Spin addressed himself to his turkey and corn.
“You’re a Mohawk?” Travis asked him, surprised and curious. “The ones that build bridges?”
“Some of ’em used to,” Spin muttered.
“His mother’s father was in high steel,” Melinda said brightly. “He told me his grandfather worked on the World Trade Center.”
“Tallest buildings in the world, in those days,” Travis said. Spin didn’t answer. “Maybe that’s why you’re not afraid of high places,” Travis mumbled, masticating his broccoli.
“Exactly what my mom used to say.”
&nb
sp; Travis looked up and was surprised to find Spin glaring at him in naked anger. Travis shrugged. “Hey, I didn’t—”
“Forget it,” Spin said.
Travis was glad to.
Linwood entered the room. A few seconds later, Robin joined them. Waiting for Linwood to assemble his dinner, which he was doing silently and deliberately, Robin turned to Travis. “Looked to me like you got in some good observation runs today.”
“Oh, we’ll drown ’em down there in tonight’s data dump.”
Melinda peered at him. “I’ve been studying the spectra associated with the two hemispheres of the asteroid,” she said, too casually. “Which as you’ve frequently briefed us is one of its problematic features. I was wondering if you have an explanation yet, Professor?”
Travis cocked an eyebrow.

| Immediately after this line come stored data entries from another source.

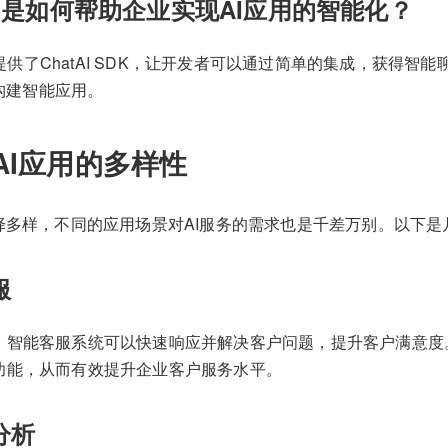
M是如何帮助企业实现AI应用的智能化？
提供了ChatAI SDK，让开发者可以通过简单的集成，获得智能
构建智能应用。
AI应用的多样性
选择多样，不同的应用场景对AI服务的需求也是千差万别。以下
服
智能客服系统可以快速响应并解决客户问题，提升客户满意度。蓝莺
功能，从而有效提升企业客户服务水平。
分析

Most of his instrument readings could be monitored from the bridge and from NAVCOM, but he didn’t know Melinda was tuned in. “Kinda soon to pick one explanation.”
“Impact ejecta,” she said firmly. “Looks pretty obvious.”
“Well, that’s certainly a good possibility.”
“Want to bet on it?” I-can-do-anything-better-than-you-can, said her smirk, including your job.
“If you’ll handicap me,” Travis said.
“What?”
“Define your terms. Are you really betting that the color difference is due solely to matter from a foreign object distributed over the surface?”
“Sure. Except for the one pole, we’re looking at a classic carbonaceous chondritic albedo and spectrum…”
“One hemisphere matches the classic C1 meteorite curve,” Travis agreed. “And the other’s a little redder, more like what we see in the Trojan asteroids. Are you sure this thing is a rock? Maybe it’s a ball of ice covered with organic sludge, or a pile of loose gravel left over from a burnt-out comet. What about that odd trajectory—where did the thing come from? Is it from the inner solar system or the outer?”
Melinda opened her mouth, but no sound came out.
“Assume it’s an ordinary carbonaceous chondritic asteroid,” Travis continued, ticking off the possibilities. “Nobody’s ever seen the inside of one, you know. No one dug holes on Phobos and Deimos. If the red stuff isn’t from an impacting foreign body, could it be due to subsurface material distributed by the impact? Or partially to subsurface material exposed by the impact, perhaps—red ice, for example? Or to a molten flow following impact—red lava, for example? Or to outgassing of some internal substance? Some of the above? All of the above? Make a choice, you got a bet.”